Süddeutsche Zeitung

Pandemie:Last auf den Kinderseelen

Einer Studie zufolge haben sich Ängste und Depressionen während der Pandemie in der jungen Generation verdoppelt. Mädchen und ältere Kinder waren am häufigsten betroffen.

Von Berit Uhlmann

Weltweit hat die Zahl der Kinder und Jugendlichen mit ernsten psychischen Problemen während der Pandemie zugenommen. Seit Sars-CoV-2 das Leben überall auf dem Planeten bestimmt, leiden etwa doppelt so viele junge Menschen an Symptomen einer Depression oder Angststörung wie zuvor.
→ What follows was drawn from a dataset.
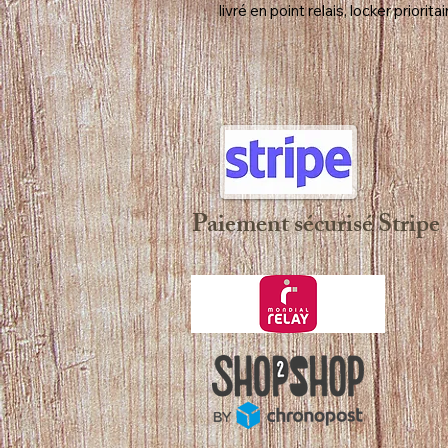
livré en point relais, locker prioritai
Paiement sécurisé Stripe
Insgesamt könnte in der jüngsten Generation jeder Vierte eine Depression und jeder Fünfte generalisierte Angstbeschwerden entwickelt haben, schätzten kanadische Wissenschaftlerinnen in einer Meta-Analyse, in die die Daten aus 29 einzelnen Studien mit insgesamt fast 81 000 jungen Teilnehmerinnen und Teilnehmern eingeflossen.

Als Grund für die Zunahme nennen die Forscherinnen um Nicole Racine von der University of Calgary im Fachblatt Jama Pediatrics vor allem die soziale Isolation der jungen Menschen. Sie bedeutete nicht nur eingeschränkte Kontakte zu Freunden, sondern auch, dass Hilfsangebote von Lehrern, Schulpsychologen und Beratern über weite Strecken wegfielen. Schulen sind häufig die erste Anlaufstelle für Kinder mit Problemen, warnen die Autorinnen.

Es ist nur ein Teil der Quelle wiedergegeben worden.